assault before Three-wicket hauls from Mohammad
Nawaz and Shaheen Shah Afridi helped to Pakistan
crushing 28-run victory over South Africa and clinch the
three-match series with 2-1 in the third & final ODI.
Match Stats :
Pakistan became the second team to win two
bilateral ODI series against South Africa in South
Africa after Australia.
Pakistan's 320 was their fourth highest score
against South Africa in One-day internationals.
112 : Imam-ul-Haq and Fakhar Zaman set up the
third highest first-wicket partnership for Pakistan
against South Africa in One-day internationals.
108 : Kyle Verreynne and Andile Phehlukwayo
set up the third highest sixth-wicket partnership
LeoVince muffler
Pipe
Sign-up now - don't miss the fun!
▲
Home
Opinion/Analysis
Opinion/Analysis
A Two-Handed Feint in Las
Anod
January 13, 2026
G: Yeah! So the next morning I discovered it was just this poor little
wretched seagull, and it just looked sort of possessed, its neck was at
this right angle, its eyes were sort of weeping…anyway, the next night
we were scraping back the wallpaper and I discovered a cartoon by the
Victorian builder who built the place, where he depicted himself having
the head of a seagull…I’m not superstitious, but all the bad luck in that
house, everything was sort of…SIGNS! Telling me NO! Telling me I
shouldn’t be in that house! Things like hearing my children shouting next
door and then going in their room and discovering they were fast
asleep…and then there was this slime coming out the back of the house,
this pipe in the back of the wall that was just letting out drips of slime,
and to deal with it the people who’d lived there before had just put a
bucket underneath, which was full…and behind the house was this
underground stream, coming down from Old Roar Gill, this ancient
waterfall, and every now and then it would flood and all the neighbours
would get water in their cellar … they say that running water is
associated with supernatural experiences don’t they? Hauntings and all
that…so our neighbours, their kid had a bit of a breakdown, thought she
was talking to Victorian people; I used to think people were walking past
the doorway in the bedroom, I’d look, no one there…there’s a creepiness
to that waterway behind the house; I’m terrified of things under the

######

How to complete this task:
From the listing above, extract every line exactly as it stands.

Answer space:
assault before Three-wicket hauls from Mohammad
Nawaz and Shaheen Shah Afridi helped to Pakistan
crushing 28-run victory over South Africa and clinch the
three-match series with 2-1 in the third & final ODI.
Match Stats :
Pakistan became the second team to win two
bilateral ODI series against South Africa in South
Africa after Australia.
Pakistan's 320 was their fourth highest score
against South Africa in One-day internationals.
112 : Imam-ul-Haq and Fakhar Zaman set up the
third highest first-wicket partnership for Pakistan
against South Africa in One-day internationals.
108 : Kyle Verreynne and Andile Phehlukwayo
set up the third highest sixth-wicket partnership
LeoVince muffler
Pipe
Sign-up now - don't miss the fun!
▲
Home
Opinion/Analysis
Opinion/Analysis
A Two-Handed Feint in Las
Anod
January 13, 2026
G: Yeah! So the next morning I discovered it was just this poor little
wretched seagull, and it just looked sort of possessed, its neck was at
this right angle, its eyes were sort of weeping…anyway, the next night
we were scraping back the wallpaper and I discovered a cartoon by the
Victorian builder who built the place, where he depicted himself having
the head of a seagull…I’m not superstitious, but all the bad luck in that
house, everything was sort of…SIGNS! Telling me NO! Telling me I
shouldn’t be in that house! Things like hearing my children shouting next
door and then going in their room and discovering they were fast
asleep…and then there was this slime coming out the back of the house,
this pipe in the back of the wall that was just letting out drips of slime,
and to deal with it the people who’d lived there before had just put a
bucket underneath, which was full…and behind the house was this
underground stream, coming down from Old Roar Gill, this ancient
waterfall, and every now and then it would flood and all the neighbours
would get water in their cellar … they say that running water is
associated with supernatural experiences don’t they? Hauntings and all
that…so our neighbours, their kid had a bit of a breakdown, thought she
was talking to Victorian people; I used to think people were walking past
the doorway in the bedroom, I’d look, no one there…there’s a creepiness
to that waterway behind the house; I’m terrified of things under the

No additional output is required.